In [1]:
'''!wget http://storage.googleapis.com/download.tensorflow.org/data/spa-eng.zip
!unzip -q spa-eng.zip'''

'!wget http://storage.googleapis.com/download.tensorflow.org/data/spa-eng.zip\n!unzip -q spa-eng.zip'

In [2]:
text_file = r"path to spa.txt"
with open(text_file, encoding='utf-8') as f:
    lines = f.read().split("\n")[:-1]
text_pairs = [] 

for line in lines: 
    english, spanish = line.split("\t") 
    spanish = "[start] " + spanish + " [end]" 
    text_pairs.append((english, spanish))

In [3]:
import random
print(random.choice(text_pairs))

('You had better hurry.

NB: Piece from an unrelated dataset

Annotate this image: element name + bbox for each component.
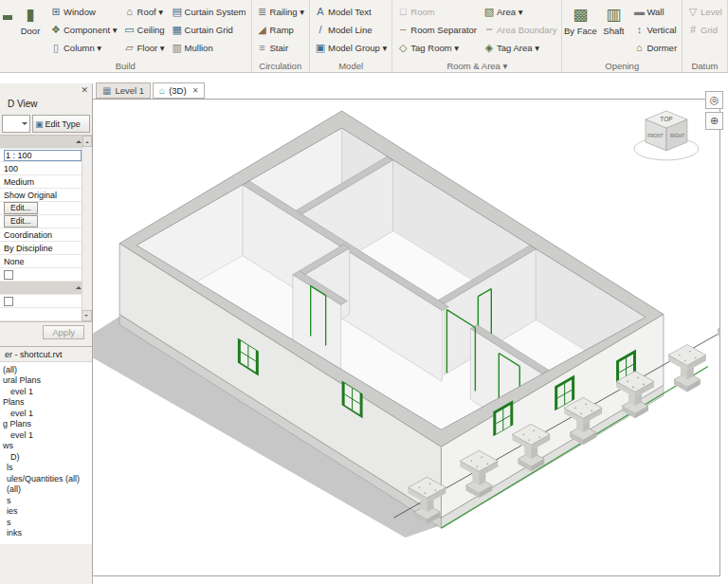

The train leaves at three.', '[start] Sería mejor que os dierais prisa, el tren sale a las tres. [end]')


In [4]:
#Splitting into train-test-val

random.shuffle(text_pairs)
num_val_samples = int(0.15 * len(text_pairs))
num_train_samples = len(text_pairs) - 2*num_val_samples
train_pairs = text_pairs[:num_train_samples]
val_pairs = text_pairs[num_train_samples: num_train_samples+num_val_samples]
test_pairs = text_pairs[num_train_samples+num_val_samples:]

In [5]:
#Two different TextVectorization layers for English and Spanish; Spanish has the extra ulta ? to be stripped, 
#and we want to preserve [start] and [end] tokens that we've inserted

#Because toy example, we're stripping all punctuation; otherwise, we would tokenise them too so that generated
#output has correct punctuation

import tensorflow as tf
import string
import re

#Find a way to get ulta question mark
#strip_chars = string.punctuation + '?'

strip_chars = string.punctuation
strip_chars = strip_chars.replace('[', '')
strip_chars = strip_chars.replace(']', '')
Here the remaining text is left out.